S3 Static Hosting Fixes

A circular flowing figure eight representing CICD with labels and two engineers working on it.

Introduction

We're going to examine what we need to implement in order to productize the workaround discovered in S3 Static Hosting Issues. The goal is to have hands-free Continuous Integration and Continuous Deployment (CICD) system for deploying a Nuxt.js static web application to an AWS S3 Bucket and Web Server.

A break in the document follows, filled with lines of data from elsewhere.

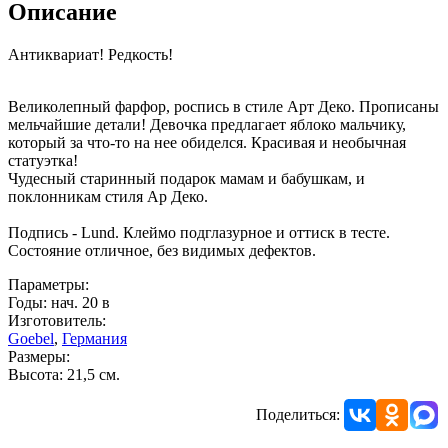
Описание
Антиквариат! Редкость!
Великолепный фарфор, роспись в стиле Арт Деко. Прописаны
мельчайшие детали! Девочка предлагает яблоко мальчику,
который за что-то на нее обиделся. Красивая и необычная
статуэтка!
Чудесный старинный подарок мамам и бабушкам, и
поклонникам стиля Ар Деко.
Подпись - Lund. Клеймо подглазурное и оттиск в тесте.
Состояние отличное, без видимых дефектов.
Параметры:
Годы: нач. 20 в
Изготовитель:
Goebel
,
Германия
Размеры:
Высота: 21,5 см.
Поделиться:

The workaround identified in S3 Static Hosting Issues was implemented in the AWS console. To perform the same operation automatically we'll need a method, tool or library that can:

Identify all the 'index' or flat .html page files in the S3 bucket automatically
Rearrange For each .html page file to an optimal S3 object structure

Identification

The first step is to automatically identify all the 'index' or flat .html page files. This can be done with a variety of methods including:

List all the files in the bucket and identify page .html
- AWS S3 CLI - use the aws s3 ls command to list all the files in the bucket
- AWS SDK - use the AWS S3 SDK to list all the files in the bucket
Scan the site sitemap.xml file

Scanning the sitemap.xml file

I decided to use the sitemap.xml file method because:

All the data I need is contained in a single sitemap.xml file
All content sites should have an accurate sitemap.xml file. An accurate sitemap is good for search crawlers results and SEO.
I have other uses for scanning the sitemap.xml file - Identify Zombie Routes - Identify routes for other processing

The sitemap.xml file is an XML file that contains a list of all the routes in the site and is typically located at the root of the site and can be accessed by HTTP GET if hosted by a web server, or AWS S3 getObject function if in an S3 Bucket, or using node.js file functions if on a file system. Once the file read, the sitemap.xml file can be parsed to identify all the routes for the site. The routes can then be used with the AWS S3 SDK to identify the .html page objects in an S3 bucket.

@nuxtjs/sitemap

It is recommended that the site sitemap.xml file be generated by the @nuxtjs/sitemap module. It integrates seamlessly with Nuxt.js and NuxtContent and can be configured in the nuxt.config.ts (or nuxt.config.js) file.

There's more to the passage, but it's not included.